Na dźwięk słów toaleta publiczna niejednemu obywatelowi włos jeży się na głowie. Wszystko dlatego, że tego typu miejsca wyróżniającą się higieną nie grzeszą. Chyba w najgorszym stanie pozostają toalety na dworcach autobusowych. Przyczynia się do tego stanu rzeczy najprawdopodobniej duży, a dodatkowo zwiększony w sezonie wyjazdowym, ruch turystów. Zresztą tego typu pomieszczenia nierzadko pamiętają jeszcze czasy komuny, a wnętrza na kapitalny remont ciągle czekają.
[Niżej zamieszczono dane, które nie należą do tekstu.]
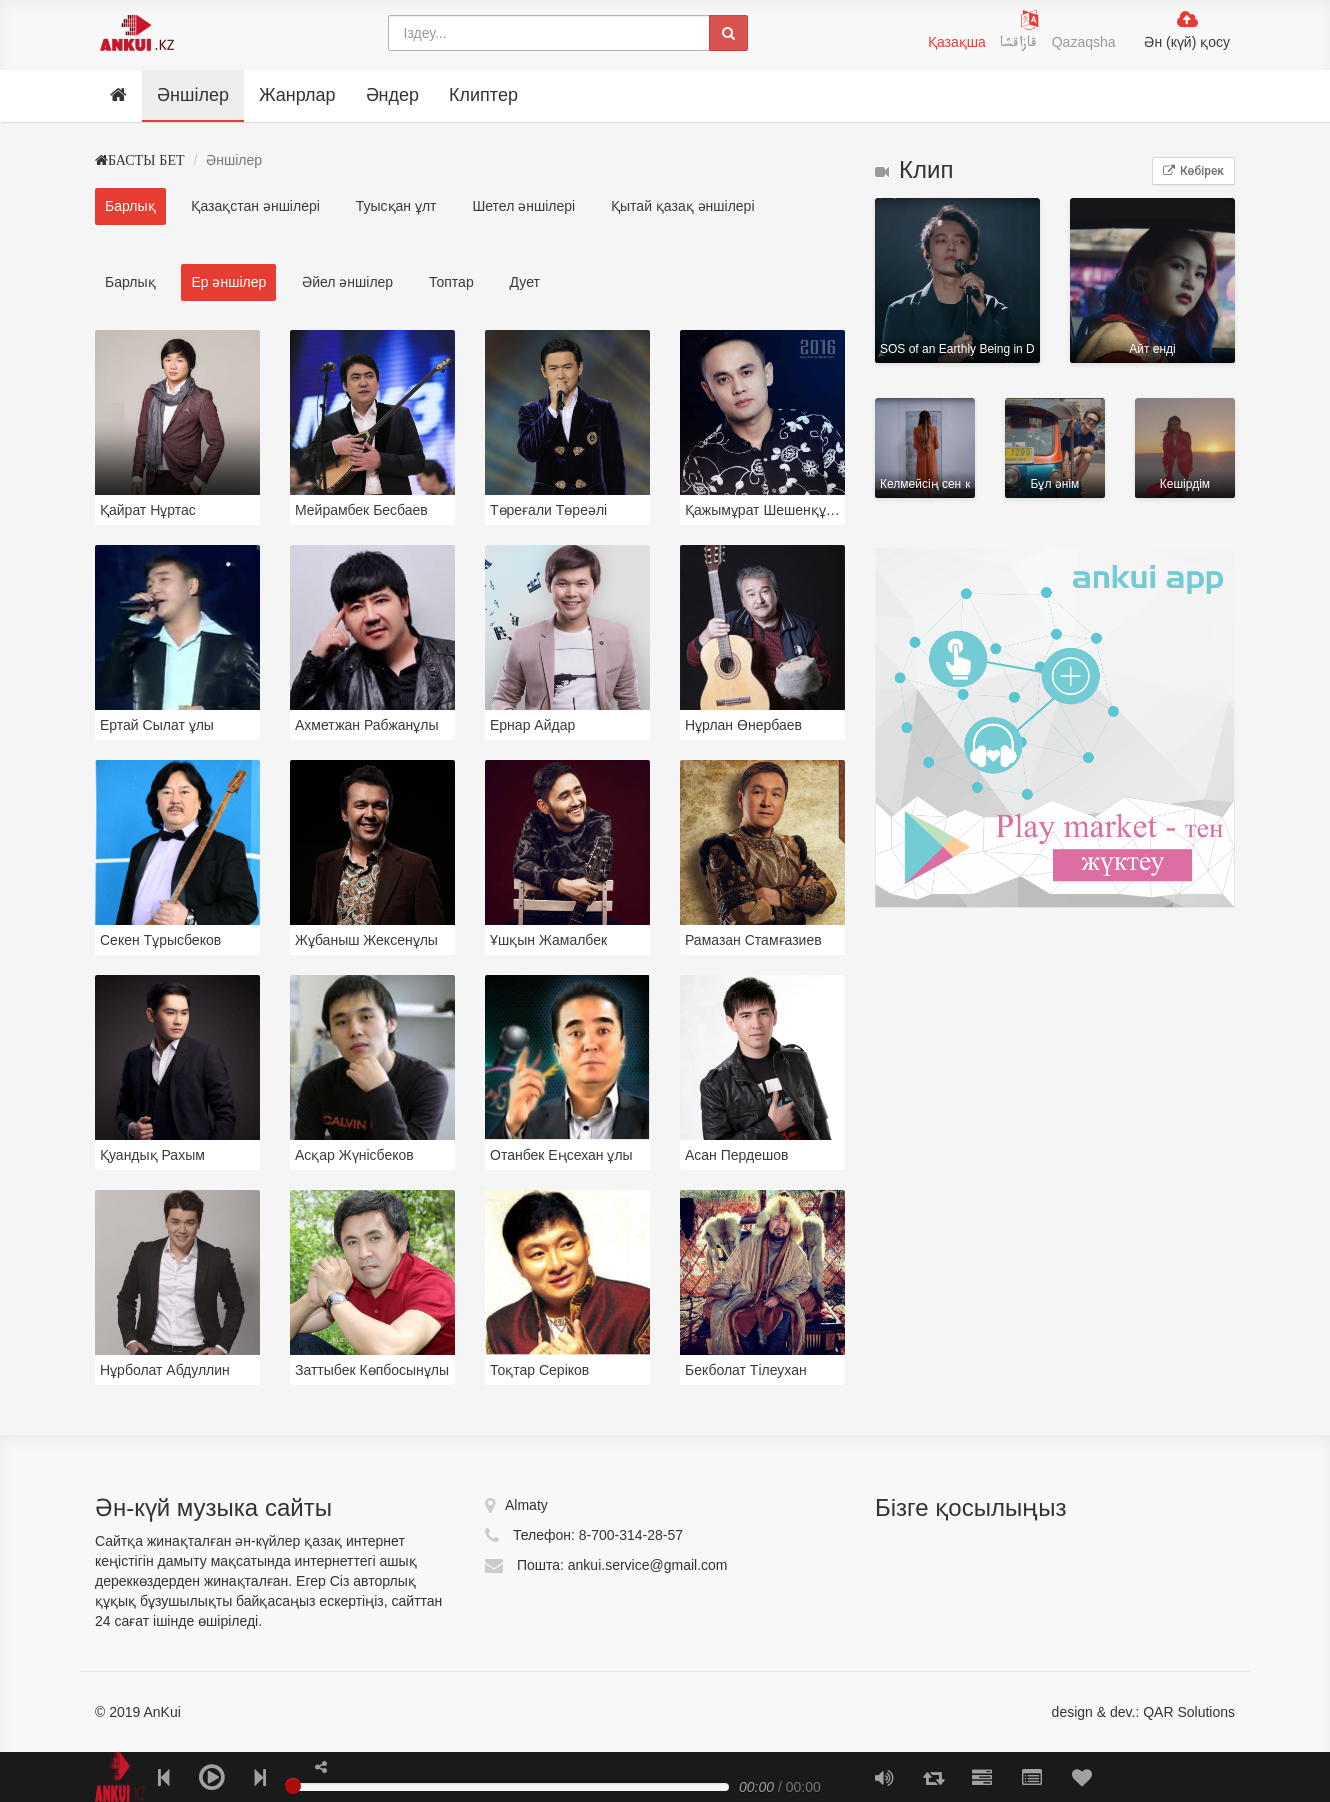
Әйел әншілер (347, 282)
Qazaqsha (1084, 42)
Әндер (392, 95)
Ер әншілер (228, 282)
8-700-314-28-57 (631, 1535)
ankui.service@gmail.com (648, 1565)
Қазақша (957, 42)
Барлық (130, 206)
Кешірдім (1185, 448)
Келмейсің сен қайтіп (925, 448)
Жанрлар (297, 95)
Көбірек (1193, 171)
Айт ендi (1152, 280)
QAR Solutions (1189, 1712)
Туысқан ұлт (396, 206)
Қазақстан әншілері (255, 206)
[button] (321, 1767)
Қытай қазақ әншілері (682, 206)
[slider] (293, 1786)
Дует (525, 282)
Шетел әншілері (523, 206)
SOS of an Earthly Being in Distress (957, 280)
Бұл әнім (1055, 448)
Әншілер (193, 95)
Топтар (451, 282)
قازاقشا (1021, 45)
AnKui (160, 1712)
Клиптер (483, 95)
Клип (914, 169)
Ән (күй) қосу (1187, 42)
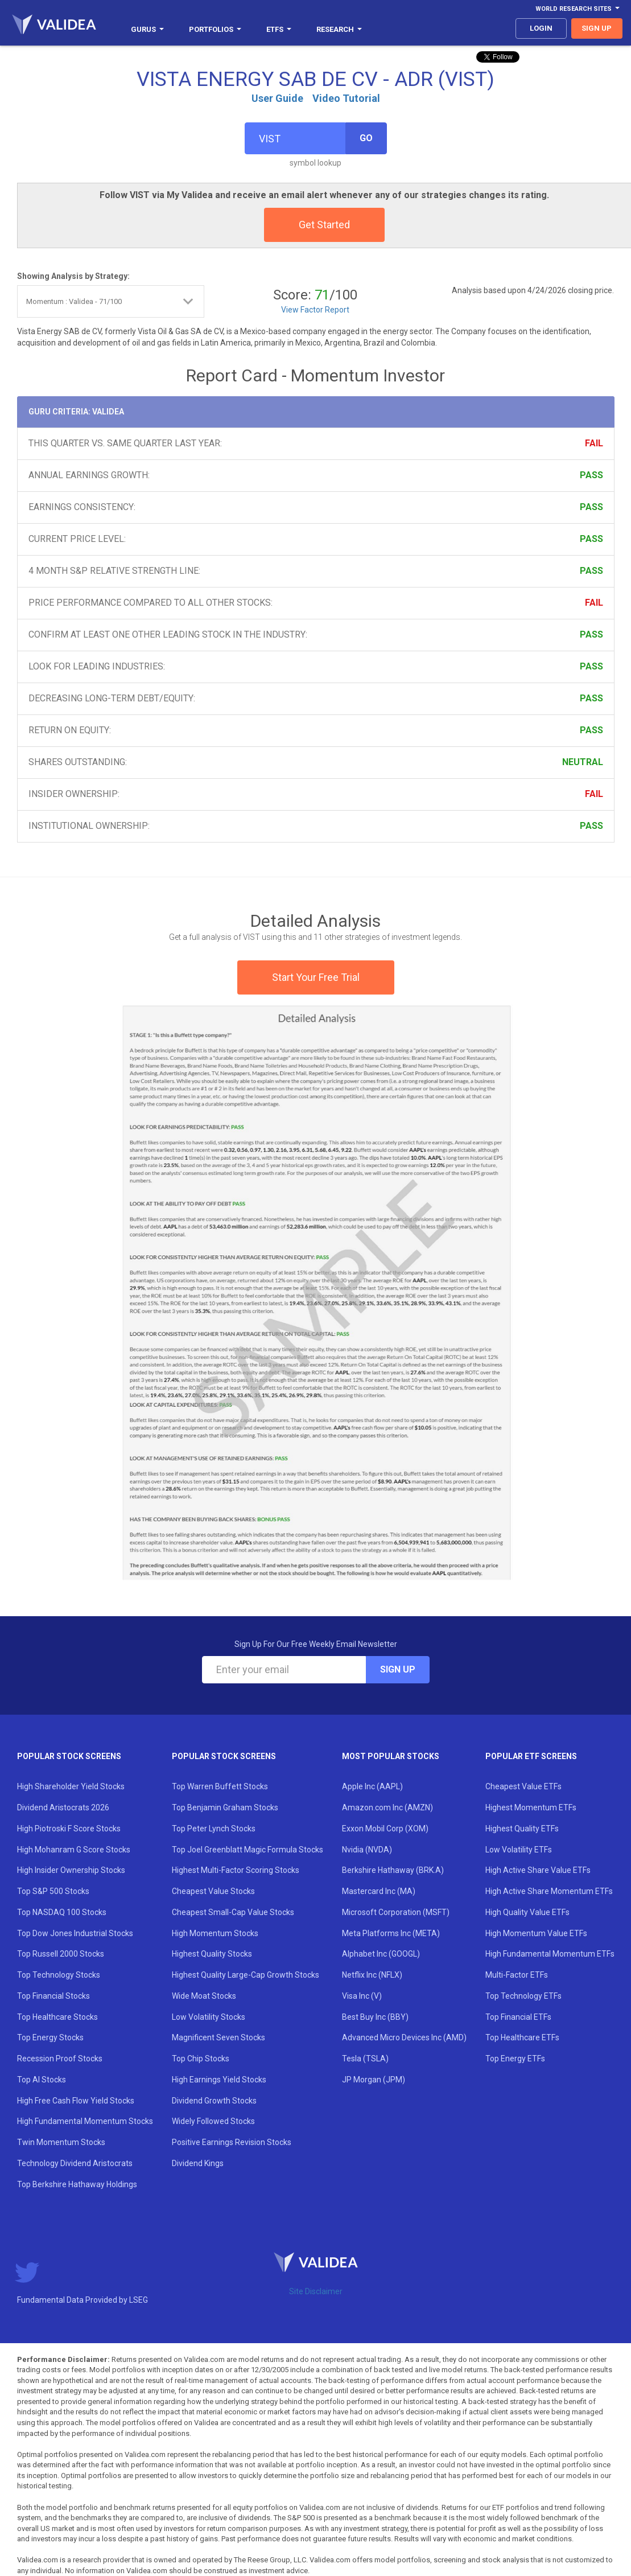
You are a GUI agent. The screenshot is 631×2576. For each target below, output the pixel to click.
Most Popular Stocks (390, 1756)
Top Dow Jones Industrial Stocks (75, 1933)
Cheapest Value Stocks (213, 1891)
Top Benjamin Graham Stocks (225, 1807)
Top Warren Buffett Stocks (220, 1786)
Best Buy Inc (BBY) (375, 2017)
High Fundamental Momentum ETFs (549, 1953)
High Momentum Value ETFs (536, 1933)
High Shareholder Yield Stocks (71, 1786)
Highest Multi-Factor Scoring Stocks (235, 1870)
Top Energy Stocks (50, 2037)
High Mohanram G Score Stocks (73, 1849)
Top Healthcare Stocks (57, 2017)
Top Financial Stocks (53, 1995)
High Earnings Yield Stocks (219, 2079)
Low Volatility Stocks (208, 2017)
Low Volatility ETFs (518, 1849)
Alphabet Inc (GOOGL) (381, 1953)
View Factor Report (315, 309)
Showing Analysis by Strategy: (73, 276)
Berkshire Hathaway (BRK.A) (393, 1870)
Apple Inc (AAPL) (372, 1786)
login (541, 28)
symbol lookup (315, 162)
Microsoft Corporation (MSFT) (395, 1912)
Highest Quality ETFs (522, 1828)
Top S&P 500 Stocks (53, 1891)
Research (339, 29)
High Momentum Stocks (215, 1933)
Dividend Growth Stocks (214, 2100)
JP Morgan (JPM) (373, 2079)
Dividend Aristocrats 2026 (63, 1807)
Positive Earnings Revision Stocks (231, 2142)
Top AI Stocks (41, 2079)
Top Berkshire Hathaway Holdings (77, 2184)
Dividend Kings (198, 2163)
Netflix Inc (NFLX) (372, 1974)
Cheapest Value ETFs (523, 1786)
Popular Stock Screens (69, 1756)
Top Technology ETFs (523, 1995)
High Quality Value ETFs (527, 1912)
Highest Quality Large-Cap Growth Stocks (245, 1974)
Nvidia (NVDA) (367, 1849)
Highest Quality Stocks (212, 1953)
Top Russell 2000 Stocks (60, 1953)
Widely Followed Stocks (213, 2121)
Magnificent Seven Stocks (218, 2037)
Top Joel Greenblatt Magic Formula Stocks (247, 1849)
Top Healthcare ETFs (522, 2037)
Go (366, 138)
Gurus (147, 29)
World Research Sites (577, 9)
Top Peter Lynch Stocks (213, 1828)
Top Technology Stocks (58, 1974)
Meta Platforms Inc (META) (391, 1933)
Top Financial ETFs (518, 2017)
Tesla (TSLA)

Uszkodzone kafelki to element wystroju wnętrza, który najmocniej rzuca się w oczy. Niekiedy wiele do życzenia pozostawia prezencja muszli klozetowej. Jeżeli nie bywa porządnie czyszczona, to zaraz na ściankach zaczynają osadzać się
zacieki, które jeszcze potęgują wrażenie brudu. Nie mniej minusów posiadają umywalki - one również nie są pierwszej młodości, ale najistotniejszy jest tutaj fakt, że nie w każdym przypadku są czyste. A niektóre damy denerwują niedokręcające się krany, a w prawdziwą furię wpędza je brak jednorazowych ręczników lub elektrycznych
suszarek do dłoni.
Zupełnie odmiennie rzecz przestawia się w przypadku toalet publicznych w nowo wybudowanych ośrodkach zdrowia. Tutaj wszystko lśni się nowością, a i pojawiły się ciekawe handicapy. Bardzo ukontentowane będą świeżo upieczone rodzicielki, bo w
toaletach coraz częściej spostrzec można przewijaki - do przewijania. Kiedy wychodzi się z noworodkiem na zakupy, to taki spacer może trwać nawet kilka godzin. Czas płynie naprawdę szybko, szczególnie wtedy, gdy przekracza się próg centrum handlowego. Na szczęście w toaletach są wydzielone specjalne pomieszczenia, w których każda mama będzie mogła swobodnie i bez jakichkolwiek obiekcji zmienić pieluszkę u swojego dziecka.